第24話海の見える街

 街の向かう途中は、みんなで食料を求めて狩りをしたり、果物や木の実を求めて彷徨ったりしてワイワイ楽しく過ごすことができた。

 俺だけルーの加減をしない魔法で獲物ごと燃やされて悲惨な目にあったりしたが、他は概ね平穏に過ごすことができたのでよしとしよう。

 子供達がルーのはちゃめちゃなテンションに無理なく付き合えるようになって、笑顔が増えてきた時には、目指していた南の街についた。

 森から少しだけ低く、離れた位置に大きく頑丈な防壁が見える。街を囲っているらしい。

 街に入るのに軽く荷物検査と人物確認されたが、魔獣に襲われて逃げてきたと言えばすんなり通してもらえたし、この街に住むことを希望するなら申し出れば、改めて審査をして場合によっては住む場所や仕事を提供するといわれびっくりした。

 なかなか至れり尽くせりで逆に怪しくなったが、単純に戦や魔獣退治で諸々の人手が足りないそうだ。無理強いや強制ではないそうなので適当に返事をしておいた。

 街の全体の雰囲気はどちらかというとゆったりしていたが、やたらと活気のある威勢のいい声が聞こえてきたので足を向けると、市場があり、店員が客を大声で呼び込んでいる。

 ふと、潮の香りがしたので顔を向けて見ると、海が見える。

 そこは、港らしく船が何隻も停まっていて、なかには積荷を降している最中の船もあり男達の怒声が響いていた。

 「うわっ、南の街って海に面した港町だっったんだな!」

 「うみ?この大きな池みたいのうみっていうの?」

 ティムが不思議そうに俺の言葉に首を傾げて聞いてくる。

 「そうだよ。海。この海をあそこに停まっている船で移動すると別の場所へたどり着けるんだ」

 「へんなにおいがするの…」

 ルーが顔を顰めて鼻をつまみ嫌そうな顔をしている。

 「潮の香りだね。確かに慣れないと気になるかもね。」

 「僕もちょっと苦手かも…」

 ニコも困った顔になっているので、場所を移動することにして、まずは本日の宿探しをすることにした。

 お金は衛藤から金貨、銀貨、銅貨を預ったし、森で採取した獣もギルドに卸せば金になるので多少金額が高くても、安全面がしっかりしていて清潔でゆったり過ごせる宿を探したい。

 市場のお店を冷やかしつつ、おすすめの宿を聞いてみたら、何人かの人に同じ宿を勧められたので、行って見ると海に面した通りの住宅街から少し外れた場所に宿やの看板が小さく掲げられているのを見つけた。

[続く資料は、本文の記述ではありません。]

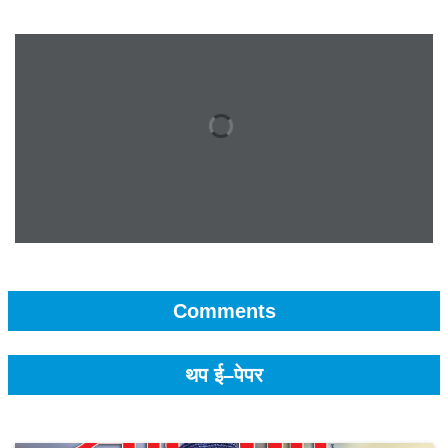
Comments
थप ई–पेपर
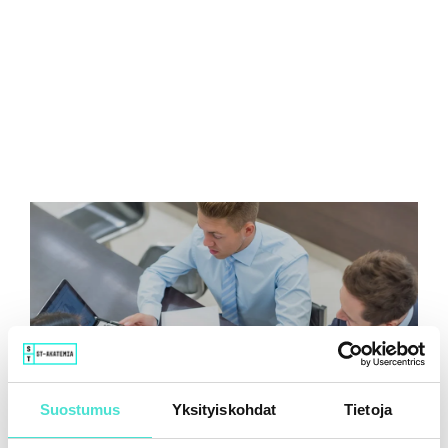
Suostumus
Yksityiskohdat
Tietoja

 「≪宿や海猫≫…うん、アレだね。外観も綺麗だし、あんまり騒がしく無いのもいいね、よし部屋が空いているか確認してみようか」

 好奇心が強いルーが宿に突撃をかまさないように、抱き上げてから宿の門をくぐる。

 「ごめんください!」

 奥に向かって声をかけると、恰幅の良い朗らかそうなおばさんが「ハイハイ!」と声を出しながら顔を出した。

 「あら、こんにちはもしかしてお客さんかしら?」

 「そうです。あの俺たちが泊まれる部屋は空いているでしょうか?」

 「えっと、子供さんとお兄さんの4名でいいのね?大丈夫、空いてますよ」

 「よかった。では、とりあえず3日間でお願いします。延長も可能ならお願いするかもしれません。あと、アシヌスと狼がいるんですが、狼はきちんとしつけがされているのでご迷惑はかけませんのでお預けしてもいいですか?」

 「狼ですか?珍しいですね。勿論大丈夫ですよ外の厩舎になりますけど、今はどなたの馬もお預かりしてませんからご遠慮無くどうぞ」

 「ありがとうございます。この辺りは夜子供を連れて歩いても危険はありませんか?大丈夫なら夕食は街の探索を兼ねて外でしてこようとおもうんですが」

 「そうね…この小さい子たちだと少し危険かもしれないわ。最近幼子が行方不明になる事件が何件か続いて起きたのよ。犯人がいたとして捕まってないし、子供も見つかってなくて…」

 「…それは、怖いですね。わかりましたすみませんが、夕食もお願いできますか?」

 「もちろんですよ。お代が前払いなら3泊で銀貨6枚、後払いなら銀貨7枚になります。食事代込みですので、食事が不要の場合は後でその分お返ししますよ」

 高いのか安いのかわからないが、屋台で摘んだ肉が銅貨2だったので、3泊でその値段なら良心的な気がする。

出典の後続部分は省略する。